* [TRY IT]
The reply should consist of one number, which is how many lines in the material below contain "файлы".

--- SOURCE DATA Enclosed Below ---

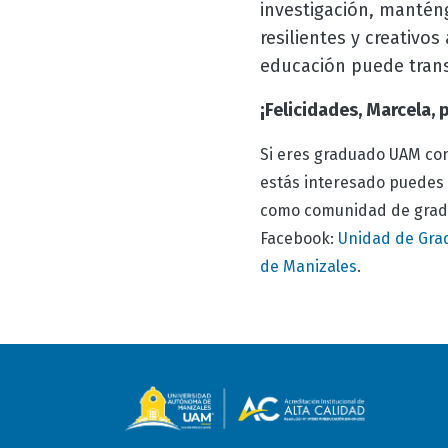
investigación, mantén
resilientes y creativos
educación puede tran
¡Felicidades, Marcela,
Si eres graduado UAM con
estás interesado puedes 
como comunidad de gradu
Facebook:
Unidad de Gra
de Manizales
.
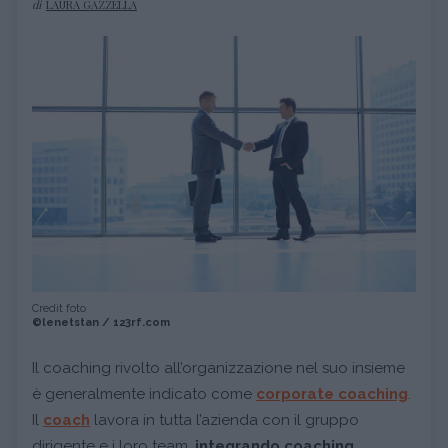
di
LAURA GAZZELLA
Credit foto
©lenetstan / 123rf.com
Il coaching rivolto all’organizzazione nel suo insieme
è generalmente indicato come
corporate coaching
.
Il
coach
lavora in tutta l’azienda con il gruppo
dirigente e i loro team,
integrando coaching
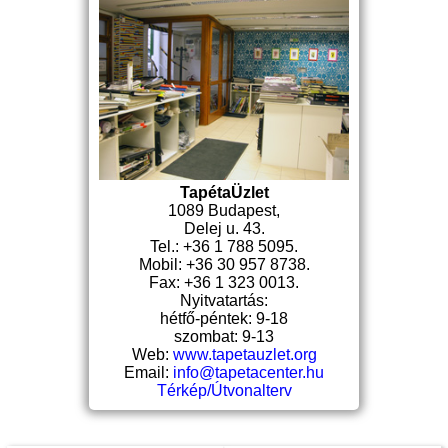
TapétaÜzlet
1089 Budapest,
Delej u. 43.
Tel.: +36 1 788 5095.
Mobil: +36 30 957 8738.
Fax: +36 1 323 0013.
Nyitvatartás:
hétfő-péntek: 9-18
szombat: 9-13
Web:
www.tapetauzlet.org
Email:
info@tapetacenter.hu
Térkép/Útvonalterv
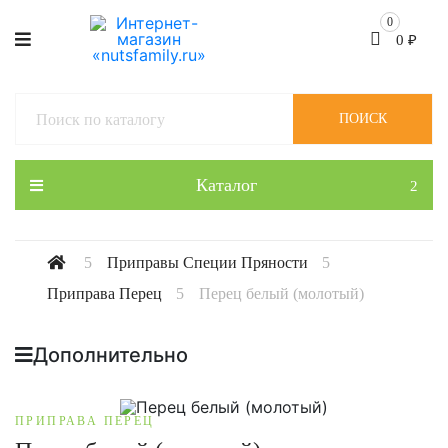
0
0
₽
ПОИСК
Каталог
Приправы Специи Пряности
Приправа Перец
Перец белый (молотый)
Дополнительно
ПРИПРАВА ПЕРЕЦ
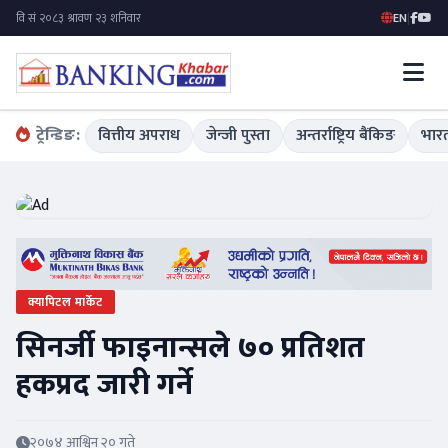
EN
|
ट्रेन्डिङ:
वित्तीय अपराध
जेन्जी पुस्ता
अन्तर्राष्ट्रिय बैंकिङ
भारत
क्यापिटल मार्केट
सिनर्जी फाइनान्सले ७० प्रतिशत
हकप्रद जारी गर्ने
२०७४ आश्विन २० गते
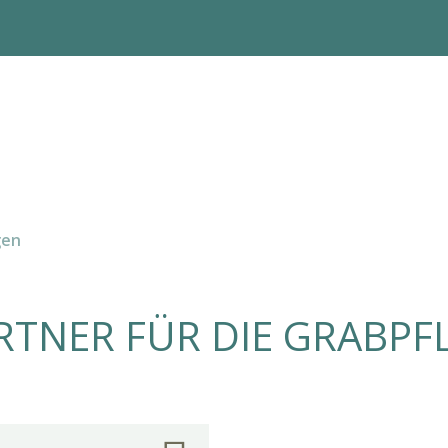
gen
RTNER FÜR DIE GRABPFL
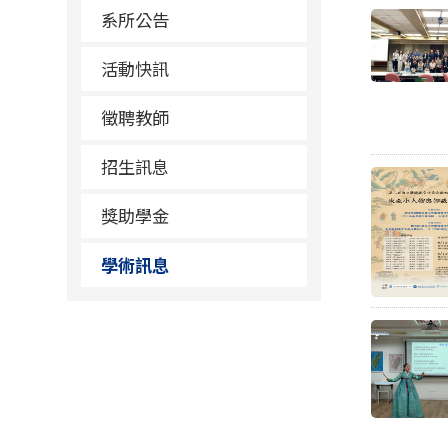
系所公告
活動快訊
徵聘教師
招生訊息
獎助學金
學術訊息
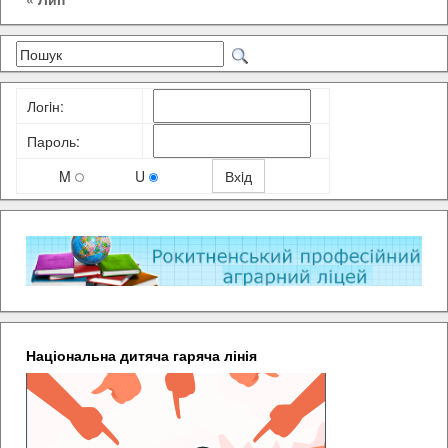
Логiн:
Пароль:
M
U
Національна дитяча гаряча лінія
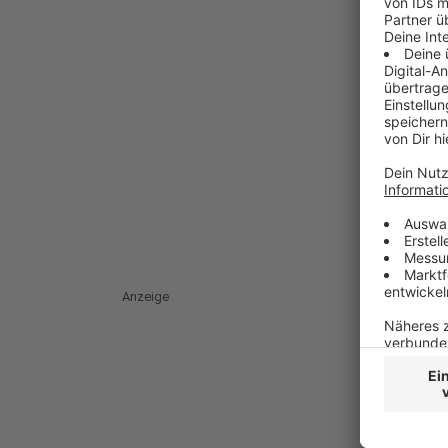
Anzeige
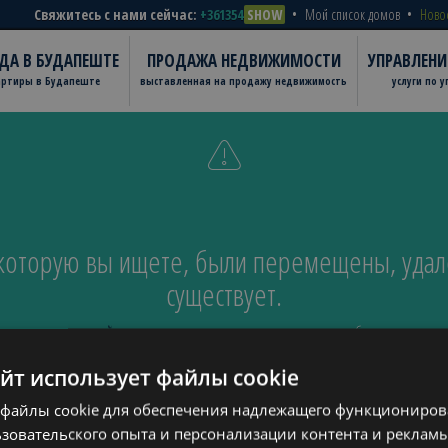
Свяжитесь с нами сейчас:
+361354
SHOW
Мой список домов
Ново
ДА В БУДАПЕШТЕ
ПРОДАЖА НЕДВИЖИМОСТИ
УПРАВЛЕН
артиры в Будапеште
выставленная на продажу недвижимость
услуги по 
 которую вы ищете, были перемещены, удал
существует.
ернуться к
домашней странице
или отправить
нам письмо
, и мы будем смотреть 
айт использует файлы cookie
файлы cookie для обеспечения надлежащего функционирова
зовательского опыта и персонализации контента и рекламы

--- End of Enclosed SOURCE DATA ---

* [RESULT BELOW]
2